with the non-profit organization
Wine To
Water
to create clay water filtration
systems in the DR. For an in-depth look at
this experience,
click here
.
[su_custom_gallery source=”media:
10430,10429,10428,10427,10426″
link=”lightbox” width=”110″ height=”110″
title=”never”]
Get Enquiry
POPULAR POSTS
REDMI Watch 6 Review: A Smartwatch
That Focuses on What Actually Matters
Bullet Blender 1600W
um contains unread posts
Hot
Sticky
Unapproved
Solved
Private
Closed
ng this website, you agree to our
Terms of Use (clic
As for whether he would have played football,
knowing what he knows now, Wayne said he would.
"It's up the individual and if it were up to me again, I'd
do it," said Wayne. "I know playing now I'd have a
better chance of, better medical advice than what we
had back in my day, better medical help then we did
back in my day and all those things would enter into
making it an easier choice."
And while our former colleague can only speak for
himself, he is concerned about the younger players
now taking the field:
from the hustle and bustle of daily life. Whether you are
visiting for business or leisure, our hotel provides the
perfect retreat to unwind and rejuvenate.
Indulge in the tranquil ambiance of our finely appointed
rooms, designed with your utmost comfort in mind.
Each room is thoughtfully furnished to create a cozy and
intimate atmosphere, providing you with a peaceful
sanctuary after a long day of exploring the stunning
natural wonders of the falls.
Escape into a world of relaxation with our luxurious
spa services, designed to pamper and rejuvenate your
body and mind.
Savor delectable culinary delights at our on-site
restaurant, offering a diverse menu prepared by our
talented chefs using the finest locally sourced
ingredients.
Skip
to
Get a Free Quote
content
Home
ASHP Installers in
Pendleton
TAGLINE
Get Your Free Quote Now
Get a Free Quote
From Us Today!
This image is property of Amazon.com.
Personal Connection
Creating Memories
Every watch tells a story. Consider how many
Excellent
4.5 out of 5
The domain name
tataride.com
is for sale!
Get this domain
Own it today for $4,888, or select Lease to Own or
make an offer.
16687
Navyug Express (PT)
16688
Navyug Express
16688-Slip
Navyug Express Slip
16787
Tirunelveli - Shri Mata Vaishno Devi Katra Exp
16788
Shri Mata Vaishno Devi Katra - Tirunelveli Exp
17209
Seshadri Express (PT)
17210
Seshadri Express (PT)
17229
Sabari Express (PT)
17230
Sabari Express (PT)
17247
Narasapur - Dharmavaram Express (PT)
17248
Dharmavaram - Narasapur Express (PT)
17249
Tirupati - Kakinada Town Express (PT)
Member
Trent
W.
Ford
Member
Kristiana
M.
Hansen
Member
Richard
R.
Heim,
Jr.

▶ [The task]
Which lines hold the word "better"? Return all of them from the records above.

▶ [Result of the exercise]
better chance of, better medical advice than what we
had back in my day, better medical help then we did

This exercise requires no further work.